Contrairement à ce que pense Madame Saheb, brader notre société de croissance et son démon capitaliste contre une décroissance mortifère ne se fera pas « dans l’accès au bien-être pour tous ». Sa société imposant la sobriété par la politique publique ne peut reposer que sur un pouvoir autoritaire non démocratique. Sa société ne fera pas « beaucoup plus de gagnants que de perdants » mais uniquement des perdants. Le marxisme historique nous promettait l’égalité dans l’abondance, le décroissantisme sobriétiste nous propose l’égalité…dans la pauvreté absolue. 

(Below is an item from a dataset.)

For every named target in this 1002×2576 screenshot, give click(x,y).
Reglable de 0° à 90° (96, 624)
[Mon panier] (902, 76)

Le démocrate libéral que je suis reste pour sa part convaincu que c’est en continuant à produire des richesses que nous nous défendrons le mieux contre le réchauffement climatique. La preuve en est que les pays aujourd’hui les plus exposés sont le plus pauvres. Que Madame Saheb le veuille ou non la croissance économique reste notre meilleur atout. C’est en construisant des digues, des réseaux électriques performants ou encore des canadairs qu’on se défend le mieux contre le réchauffement.

Quelle est la position de la communauté scientifique sur la question de la sobriété ?

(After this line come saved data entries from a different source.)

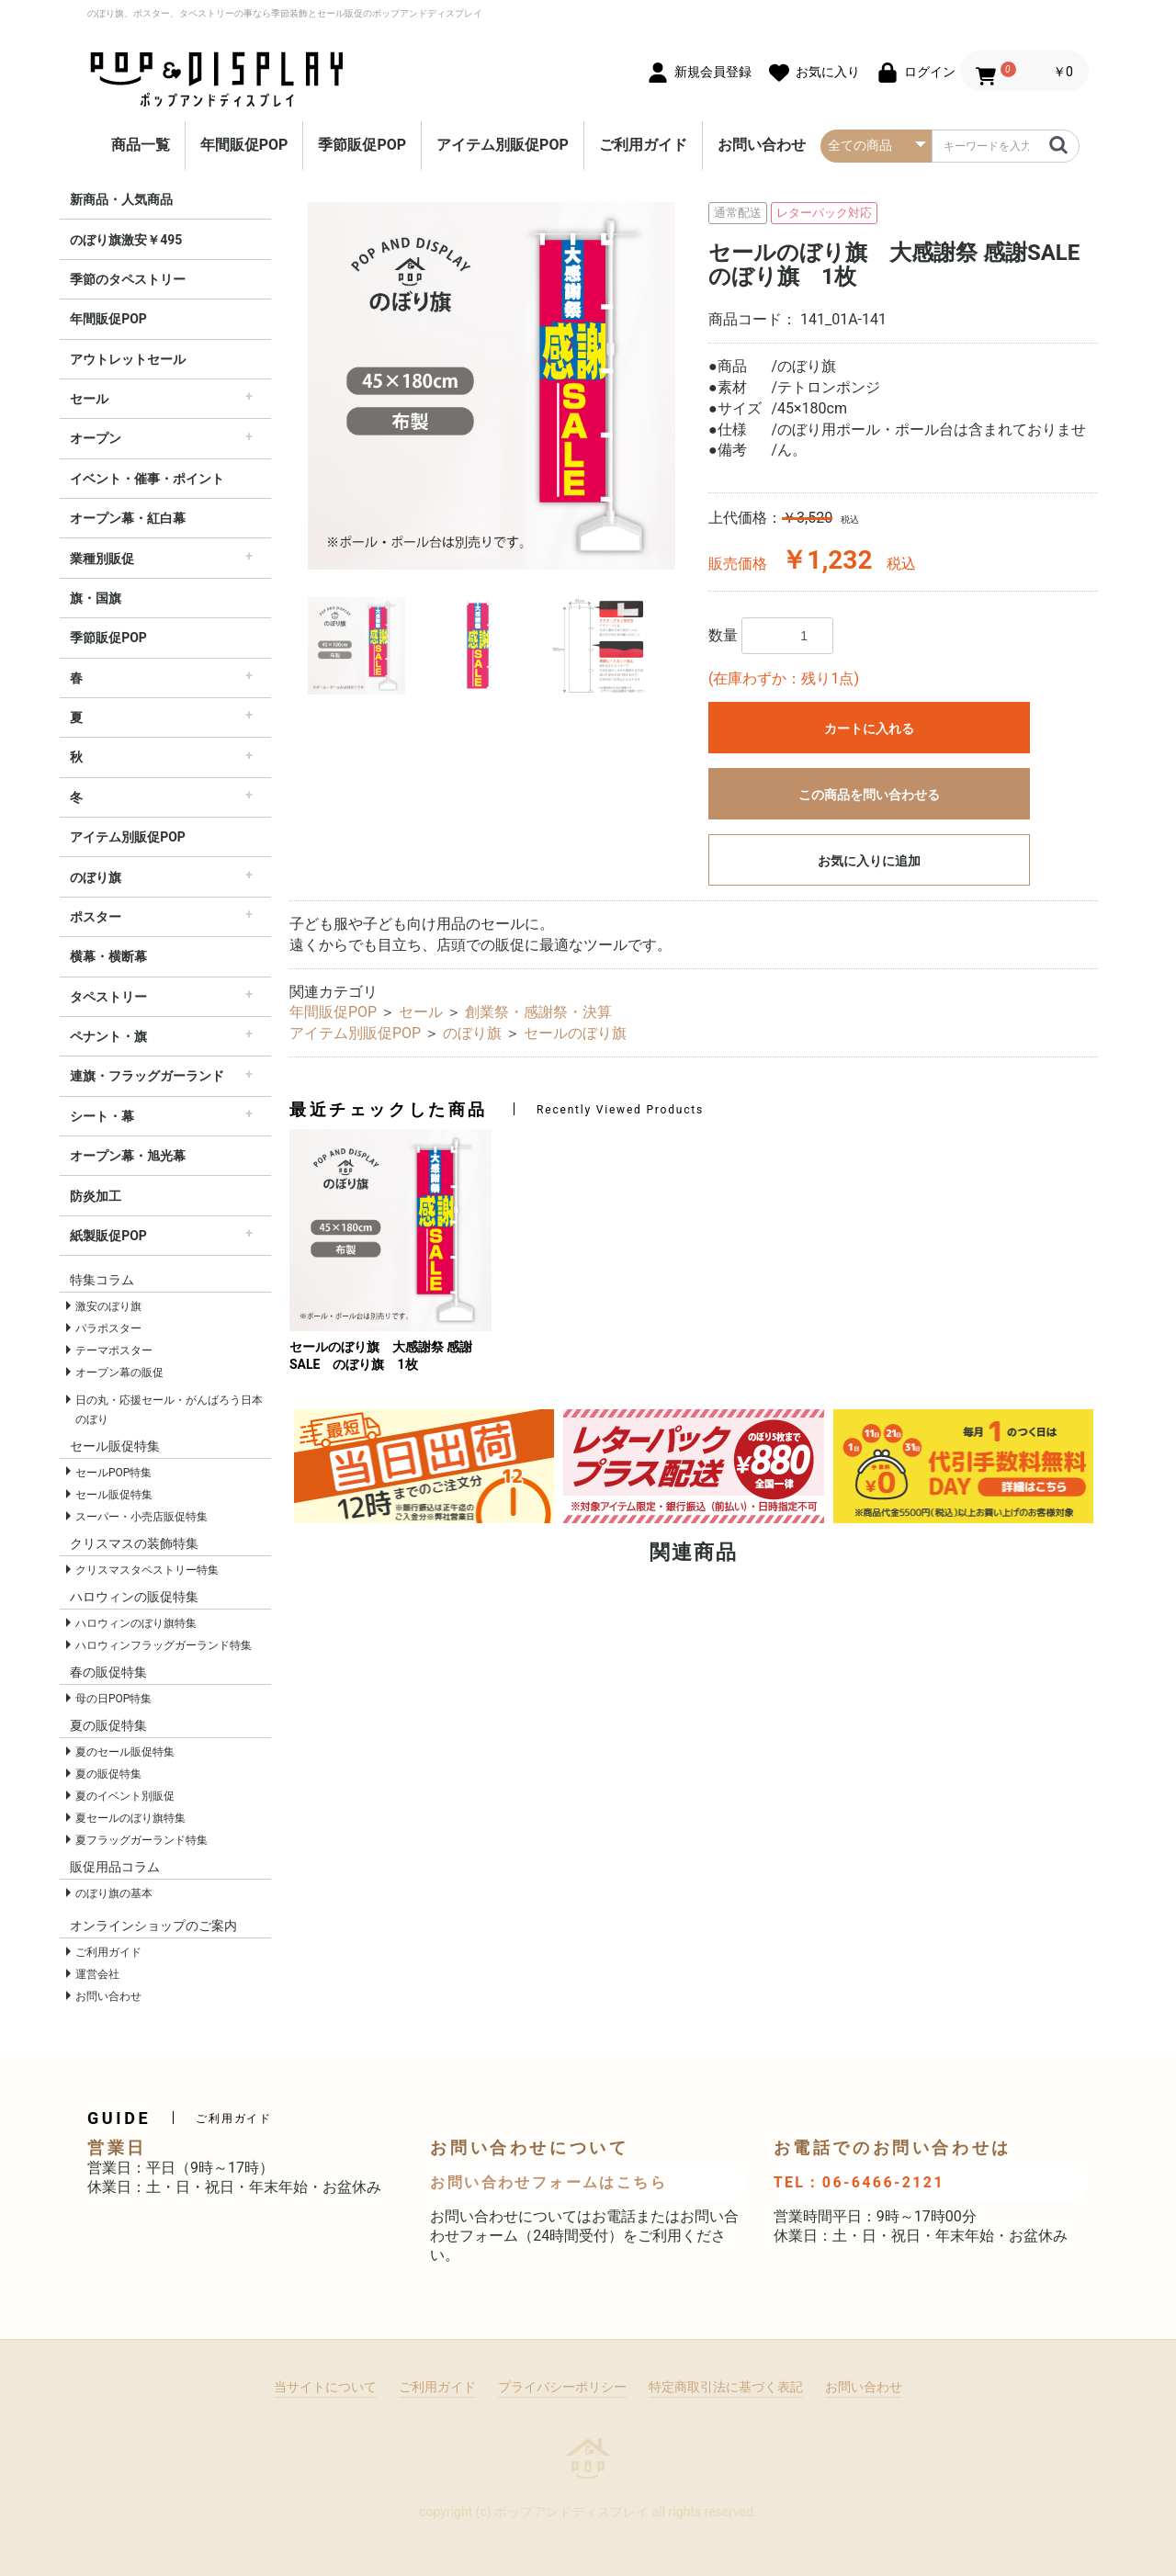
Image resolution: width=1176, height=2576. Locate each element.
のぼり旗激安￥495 (126, 239)
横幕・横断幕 (108, 956)
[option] (491, 386)
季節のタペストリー (128, 279)
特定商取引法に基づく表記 (726, 2386)
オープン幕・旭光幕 (128, 1155)
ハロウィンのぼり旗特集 (136, 1623)
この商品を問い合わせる (869, 794)
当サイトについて (325, 2386)
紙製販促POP (108, 1235)
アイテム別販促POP (502, 144)
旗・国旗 (95, 598)
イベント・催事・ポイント (147, 478)
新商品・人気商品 (121, 199)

François-Marie Bréon : La communauté scientifique reconnaît la contribution de la sobriété pour limiter le changement climatique.  Elle insiste aussi sur la nécessité de mesures équitables.  Il n’y a pas de position unanime sur où mettre le curseur entre les mesures de sobriété, le développement de technologies permettant de réduire les émissions pour un même usage (comme les renouvelables ou le nucléaire contre les énergies fossiles), l’adaptation à un changement climatique que on accepterait, voire même la mise en place de techniques de géo-ingéniérie.

Philippe Charlez : Ce n’est pas un hasard si Madame Saheb « n’a pas trouvé de références à la sobriété dans la littérature scientifique ». La sobriété n’est pas à proprement parler un concept scientifique. La réduction de la consommation d’énergie peut certes résulter d’avancements technologiques (par exemple des voitures consommant moins de carburant ou des ampoules comme les LEDs beaucoup moins gourmandes en électricité). Mais dans ce cas on parle d’efficacité énergétique voire d’optimisation énergétique. La sobriété est un concept sociétal qui comme je l’ai indiqué résulte soit de choix individuels responsables soit de choix politiques autoritaires.

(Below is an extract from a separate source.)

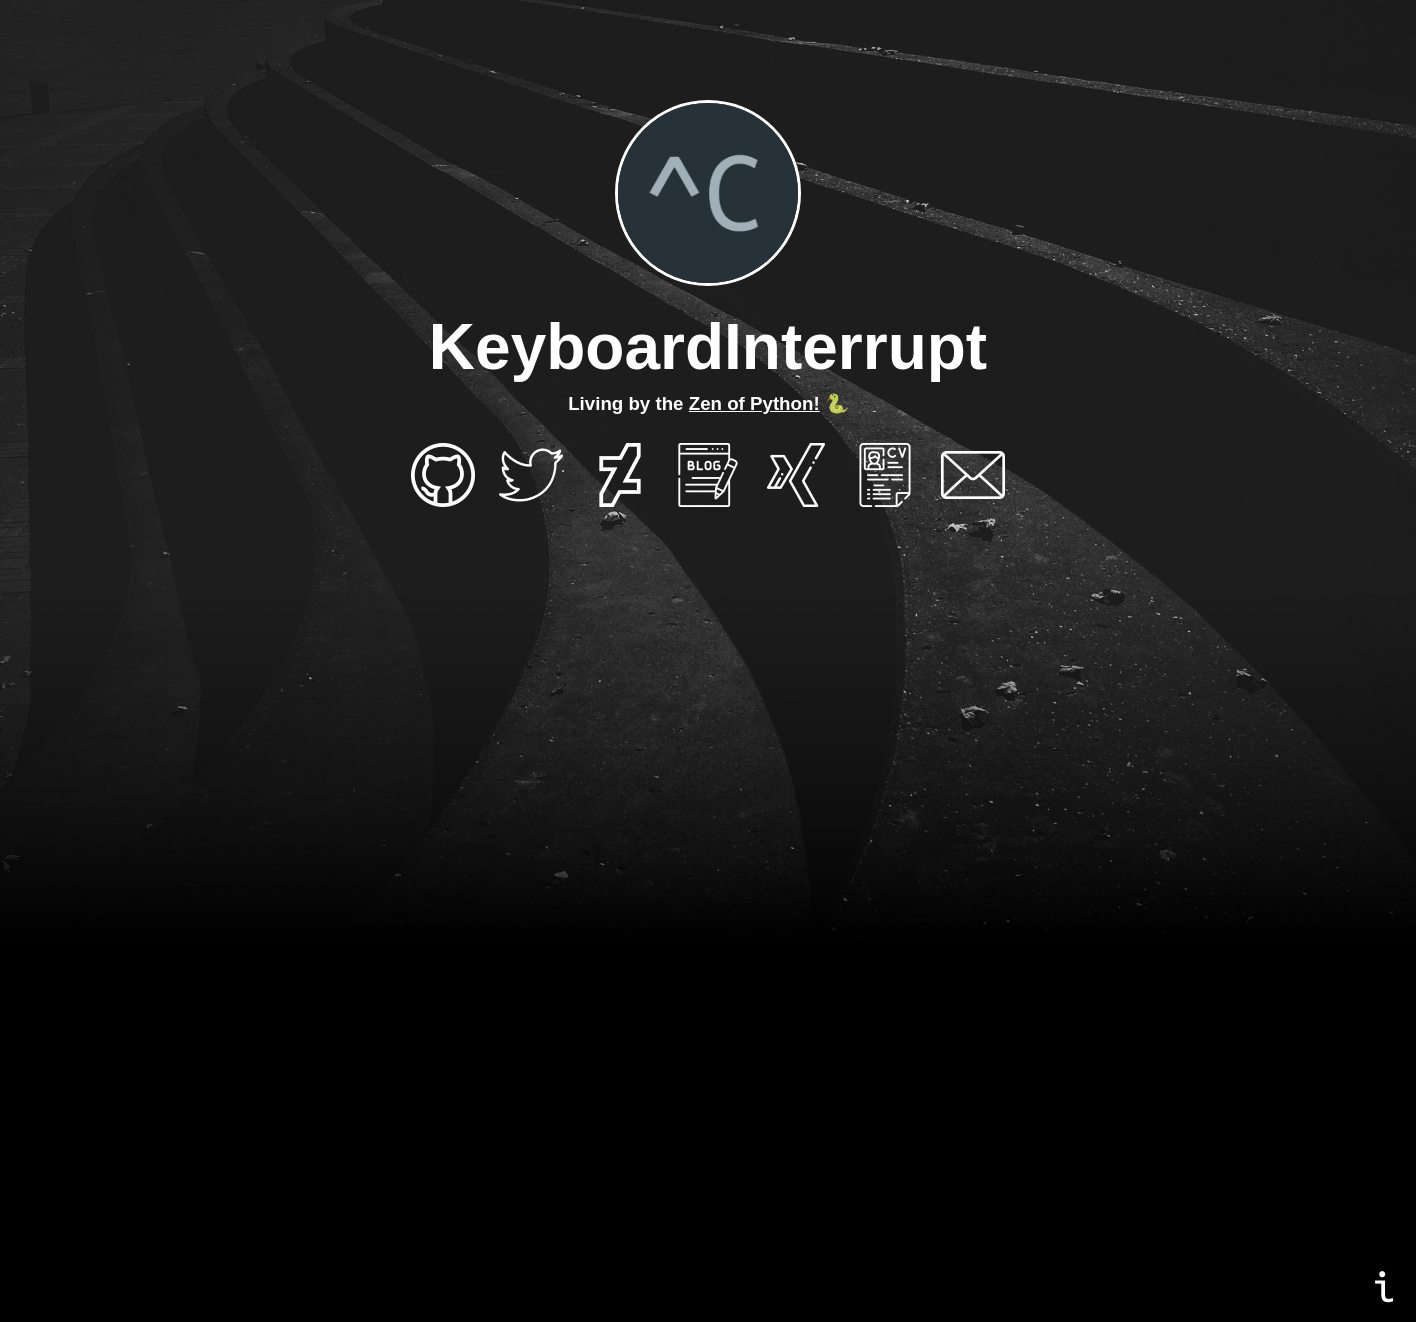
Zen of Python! (754, 403)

Modéliser la sobriété dans les modèles du GIEC ne servira à rien sinon de prouver (ce que nous savons déjà) qu’arrêter de produire et de consommer réduira mécaniquement les GES et donc le réchauffement. La difficulté est de conjuguer lutte contre le réchauffement et développement humain. Madame Saheb semble vouloir trouver à tout prix un argument scientifique pour sacrifier le second au nom du premier. 

Une question de fond subsiste toutefois quant à sa motivation première : son agenda est-il direct (l’effondrement climatique justifie sa nouvelle société) ou inversé (elle instrumentalise le catastrophisme climatique pour justifier ce changement de société). Ce mariage suspect entre objectifs climatiques et valeurs gauchistes (marxisme et anarchisme) m’a conduit à requalifier les climato-catastrophistes décroissantistes et sobriétistes de « climato-gauchistes ». Connaissant leur obsession égalitaire, leur haine des riches et leur détestation de ce qui s’y corrèle (sélection, compétition, réussite sociale), la question de leur motivation première est légitime.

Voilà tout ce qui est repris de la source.